OH Sure, just when a new guy comes on ( moi ) and might learn something, everybody bails out !!
Good Luck !!
Oh, keep a tube 'o glue around to sniff sometimes just for old time's sake.


----------



## Dr. Brad (Oct 5, 1999)

You can still drop in from time to time....


----------



## Lloyd Collins (Sep 25, 2004)

It is sad, but life is not over. We have fun here besides talking about and showing models. So, drop by from time to time to chat! :thumbsup:


----------



## ChrisW (Jan 1, 1970)

Hey FF - _Most_ of us around here don't have anything substantial to contribute, but that hasn't stopped us!
Seriously, Do what you must - but there'll always be a seat open for you around here...kinda like "Cheers" without the booze.


----------



## bert model maker (Feb 19, 2002)

flyingfrets said:


> I figured this would be the most appropriate forum to post this in since Polar Lights is where it all started (for me anyway).
> 
> Life is full of many strange twists and turns and so for the second time in my life, I will be leaving model building behind.
> 
> ...


 Don E mail me !!!!!!!!!!!!!!!!1
Bert


----------



## bert model maker (Feb 19, 2002)

what ever happened to henry ?


----------



## AFILMDUDE (Nov 27, 2000)

We'll miss you Frets.


----------



## fluke (Feb 27, 2001)

NOOOOO!!!!!!!!!!!!  

Dude! You made my 1/35 SPINDRIFT POSSIBLE! Say it aint so!

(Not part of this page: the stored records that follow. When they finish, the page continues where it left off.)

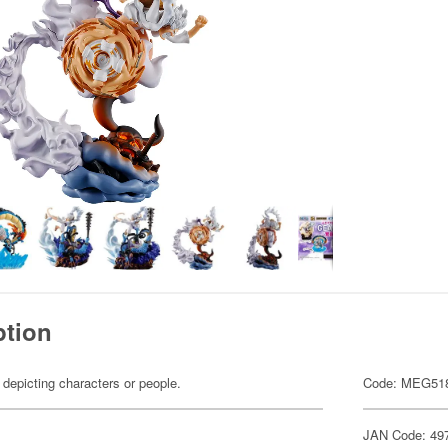
ption
 depicting characters or people.
Code: MEG51
JAN Code: 49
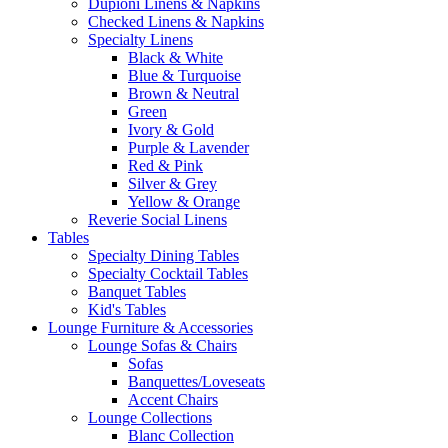
Dupioni Linens & Napkins
Checked Linens & Napkins
Specialty Linens
Black & White
Blue & Turquoise
Brown & Neutral
Green
Ivory & Gold
Purple & Lavender
Red & Pink
Silver & Grey
Yellow & Orange
Reverie Social Linens
Tables
Specialty Dining Tables
Specialty Cocktail Tables
Banquet Tables
Kid's Tables
Lounge Furniture & Accessories
Lounge Sofas & Chairs
Sofas
Banquettes/Loveseats
Accent Chairs
Lounge Collections
Blanc Collection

I dig what your laying down though....Things do change.... Just today I was thinken....If I wasn't married....would I be buying kits or spending all my cash at HOOTERS!? and 24 HR fitness......hmmmmmmm

Take care bro!


----------



## MonsterModelMan (Dec 20, 2000)

Hey FF,

Thanks for the J2 crew! You still have plenty to offer to this place!
Maybe it is just time for a sabatical?

We will keep a seat on the couch open for your return...

Good Luck!

MMM


----------



## lonfan (Feb 11, 2001)

Sorry to hear this Frets- Hey NOT to Capitalize on your Leaving BUT... Got any Figure Kits you're thinkin' about Partin' with? Might as well leave the Hobby with some $$ right? lol E-mail me If you'd Like
[email protected]
JOHN/LONFAN


----------



## John P (Sep 1, 1999)

Dude, no reason to leave just 'cause you don't build models! Stick around for the coffee and donuts.


----------



## Zorro (Jun 22, 1999)

Hell. Last time I actually _built_ a kit, gasoline was going for $1.50 a gallon. That don't keep me from coming on here and acting like I know what I'm talking about. Stick around! There's lots of cool stuff to discuss besides strictly models.


----------



## yamahog (Nov 19, 1998)

I take pride in knowing that I have never contributed anything of merit to this place, yet it don't keep me from seein' if there are any leftover donuts.


----------



## Otto69 (Jan 2, 2004)

Why 'quit'? Why not just take a break of an arbitrary length?


----------



## lonfan (Feb 11, 2001)

I like what Otto Said!!!! And EVERYBODY really!! Keep your Kits you MIGHT just find they'll Come In Handy for ya' down the Road

JOHN/LONFAN


----------



## fjimi (Sep 29, 2004)

Hey FFrets you can come over and build my monster stash, play my Joe Perry, Yngwie, Vai, Atkins guitars anyday man. Period

And "Have A Cigar" me friend!


----------



## Seaview (Feb 18, 2004)

Frets,
Just pop your head in from time to time, like I do! Who knows? Maybe somebody'll say something REALLY stupid and you'll get enthused all over again!
Best regards,
Seaview


----------



## xr4sam (Dec 9, 1999)

yamahog said:


> I take pride in knowing that I have never contributed anything of merit to this place, yet it don't keep me from seein' if there are any leftover donuts.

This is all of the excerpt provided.